TRY IT: Every line of the entries below that carries the string "bisous" should be copied.
=== EXTRACTED DATA ===
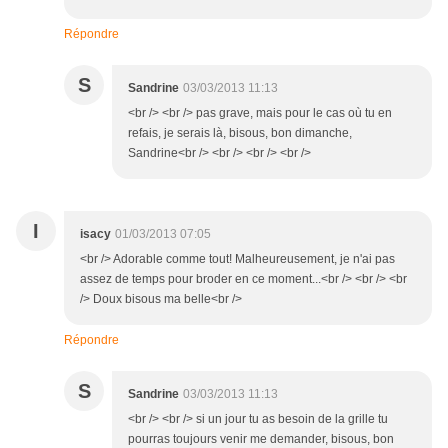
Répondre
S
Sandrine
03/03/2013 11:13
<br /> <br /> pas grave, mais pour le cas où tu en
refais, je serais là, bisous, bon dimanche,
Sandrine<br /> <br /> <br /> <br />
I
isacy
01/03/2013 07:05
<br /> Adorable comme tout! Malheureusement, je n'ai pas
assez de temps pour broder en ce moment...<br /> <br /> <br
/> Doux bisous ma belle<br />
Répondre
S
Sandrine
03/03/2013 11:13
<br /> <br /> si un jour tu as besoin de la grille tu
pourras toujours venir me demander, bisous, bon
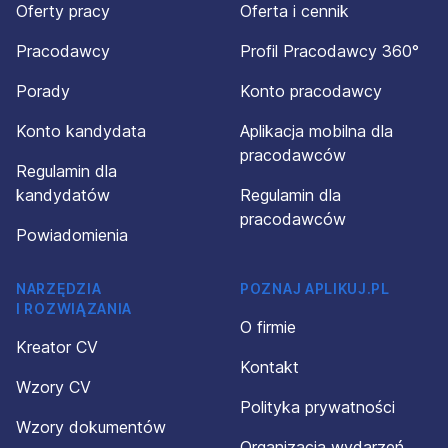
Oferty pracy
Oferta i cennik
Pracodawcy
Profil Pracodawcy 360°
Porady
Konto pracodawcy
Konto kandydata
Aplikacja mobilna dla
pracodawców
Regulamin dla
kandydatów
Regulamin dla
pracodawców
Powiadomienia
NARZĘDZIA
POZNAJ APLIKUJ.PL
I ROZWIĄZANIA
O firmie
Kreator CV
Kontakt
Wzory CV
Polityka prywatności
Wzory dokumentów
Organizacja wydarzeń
===
EXERCISE SOLUTION:
refais, je serais là, bisous, bon dimanche,
/> Doux bisous ma belle<br />
pourras toujours venir me demander, bisous, bon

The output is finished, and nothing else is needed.